Man sieht viele Känguruhs in Australien. Tote Känguruhs.
Am Straßenrand oder auch auf der Straße liegen immer
wieder welche, also muss es wohl Känguruhs in Australien geben.
Lebendig habe ich bisher in freier Wildbahn erst eins gesehen, auf dem
Weg zu den Wallaman Falls . Womöglich stimmen
die Warnungen in meinem Reiseführer, wonach die Viecher des
Nachts durch die Scheinwerfer angelockt und dann überfahren
werden.
Nymphensittiche habe ich in freier Wildbahn auch noch nicht
entdeckt. Eine Menge anderer Vögelchen, insbesondere die Rainbow
Lorikeets, die nach meinem laienhaften Verstand doch recht verwandt
aussehen, aber halt bunt sind. Bei meiner ersten Kaffeepause sehe ich
heute aber doch einen Nymphi: Er heißt Max und sitzt in einem
Käfig . Und unterhält sich
begeistert mit mir, als ich ihm pfeife: Ich glaube, wenn man ihn
rausließe, käme er sofort auf meine Schulter geflogen; er
sieht sehr anhänglich aus. Leider sind die Gitterstäbe so
eng, dass man ihn nicht kraulen kann; er benimmt sich so, als
könnte ihm das gefallen. Ein bisschen vermisse ich Secundus ja
schon, wenn ich dieses Vögelchen so sehe.
Ansonsten ist der Tag trüb und wird immer kühler.
Gestartet bin ich mit Wolken bei 23 Grad, und nach und nach sinkt die
Temperatur bis auf 18 Grad und gelegentlicher Nieselregen geht in
Dauerregen über. Bei meiner nächsten Tankstellenpause sehe
ich einen vergammelten Ständer mit CDs und überlege, dass
die Dire Straits erstens allmählich langweilig werden und
zweitens nicht zu diesem Wetter passen. Ich finde die Filmmusik zu
Lord of the Rings, Return of the King. Die hätt ich mir zu Hause
zwar nicht unbedingt gekauft, aber immerhin habe ich sie noch nicht.

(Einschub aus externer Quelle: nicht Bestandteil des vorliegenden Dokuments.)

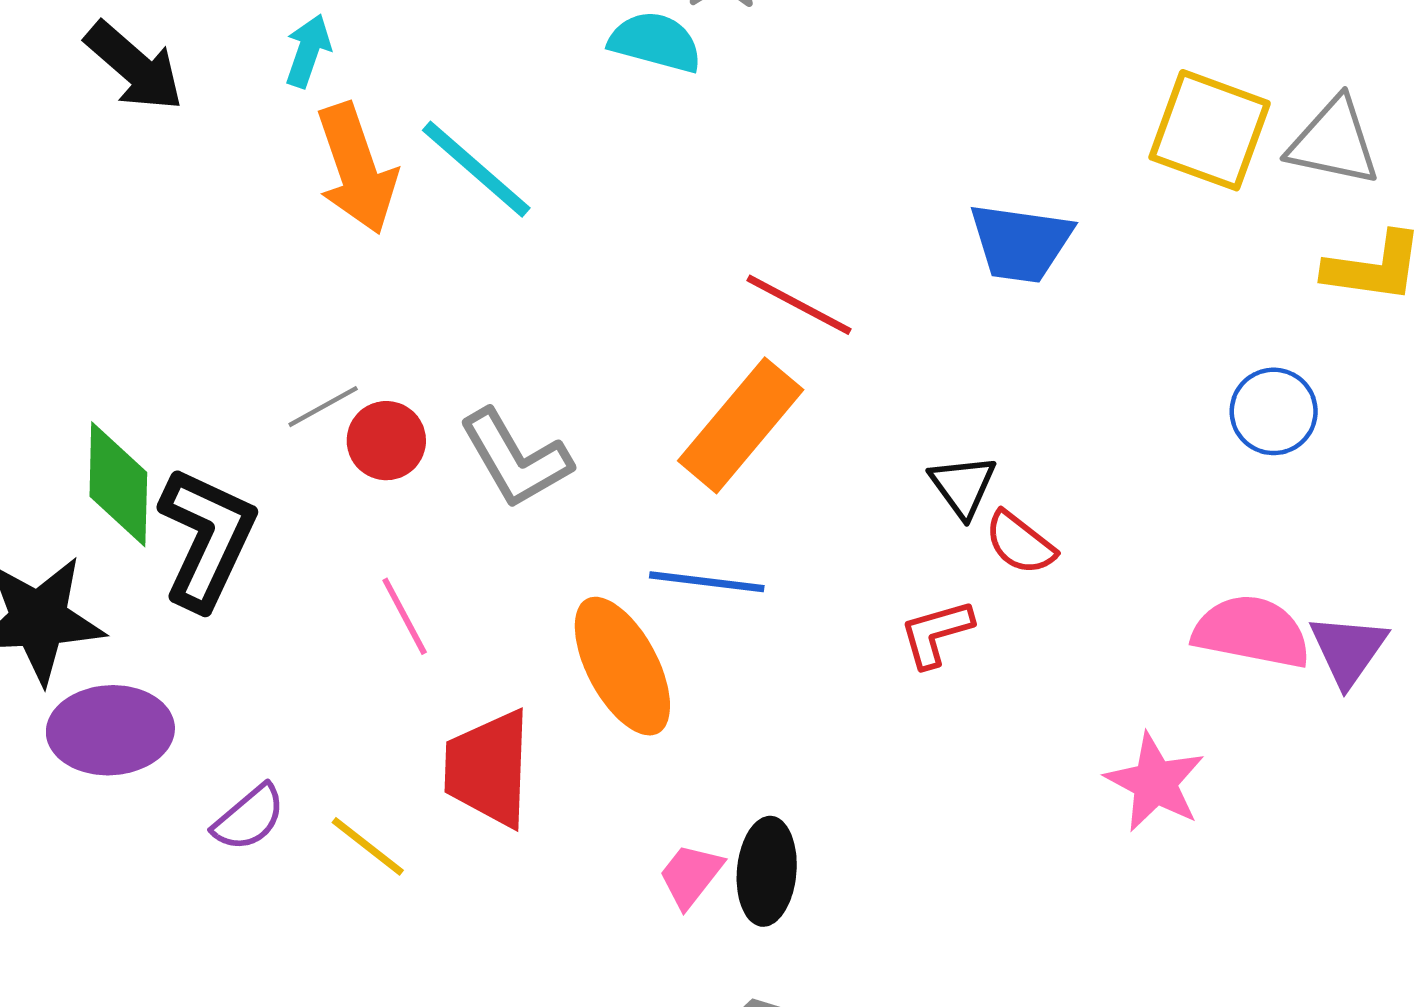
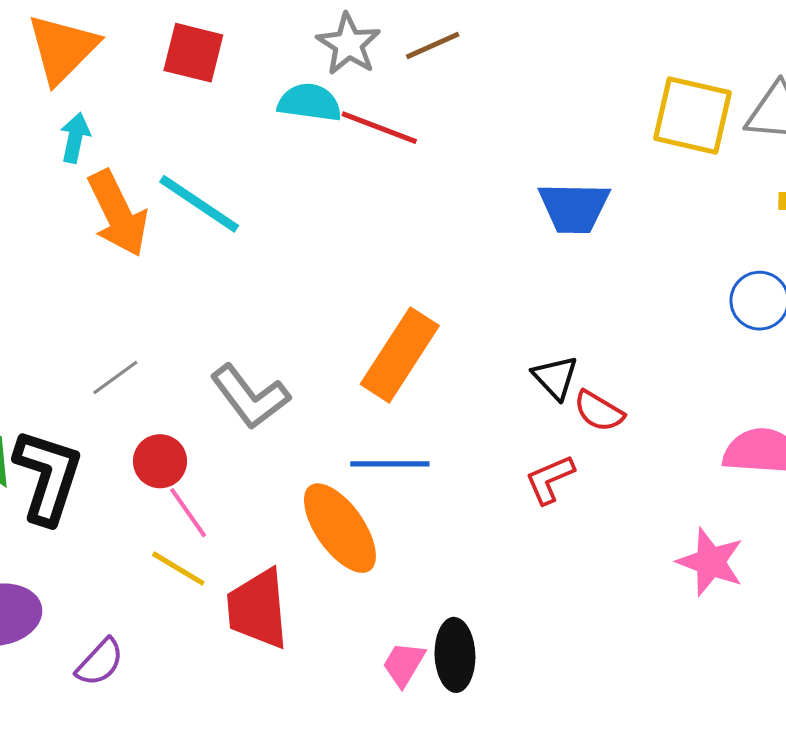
red line: (799, 305) -> (379, 128), moved
red circle: (386, 441) -> (160, 461), moved
yellow line: (368, 846) -> (178, 569), moved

Und sie passt super gut zu Australien im Regen, finde ich. Geregnet
hats im Film zwar relativ selten, wenn ich mich recht erinnere, aber
großteils ist die Musik dafür geschrieben, eine
düstere Atmosphäre zu untermalen, und das tut sie hier auf
meiner Fahrt ganz hervorragend. Mal schauen, wie gut sie nächste
Woche zu Neuseeland passt. Obwohl ich vermutlich dort keinen
CD-Spieler im Auto haben werde.
Mein Ziel für heute ist Noosa, laut Reiseführer ein
Schickimicki-Ferienort an der Sunshine Coast, das australische Saint
Tropez. Ich hatte eigentlich überlegt, bis nach Brisbane zu
fahren, aber ich muss feststellen, dass meine Kondition beim
Autofahren hier in Australien nicht besonders gut ist. Ich brauche
jede Stunde eine Pause, entweder, weil es langweilig ist und ich sonst
einschlafe, oder wie heute, weil es anstrengend ist, wenn es so heftig
regnet, dass man kaum etwas sehen kann.
Ich erreiche Noosa nach etwa 450 km Fahrt gegen 17:15, in
strömendem Regen. Es ist schon fast dunkel, und das
Straßenbild sieht in der Tat deutlich anders aus als in den
Kleinstädten, in denen ich bisher war. Es wirkt alles recht nobel
und so eine Reihe billiger Absteigen, wie ich sie bisher am
Ortseingang jeder Stadt gesehen habe, fehlt. Meine Navigation nach
Gefühl funktioniert wieder gut und bringt mich zu einer Art
Zentrum, wo es auch eine Touristen-Info samt Parkplatz gibt. Leider
hat der Laden um 17 Uhr geschlossen. Als ich mich so unter das Vordach
kauere, um dem Regen zu entgehen, und den Stadtplan studiere, kommt
eine Frau heraus, die hinter sich abschließt. Ich frage sie
freundlich, ob sie noch schnell einen Tipp für mich parat hat, wo
ich eine erschwingliche Unterkunft finde, und sie meint, nur für
eine Nacht? An was ich denn denke, 100 Dollar? Wenns billger
wäre, hätte ich auch nichts dagegen (schließlich bin
ich den 60-Dollar-Standard gewöhnt). Oh, das wird schwierig, ob
da wohl überhaupt noch was frei ist ... sie schließt
nochmal auf und gibt mir einen Stadtplan, eine Broschüre
über Noosa und vier Prospekte von Motels, die meinen
Preisvorstellen nahekommen und womöglich etwas frei haben.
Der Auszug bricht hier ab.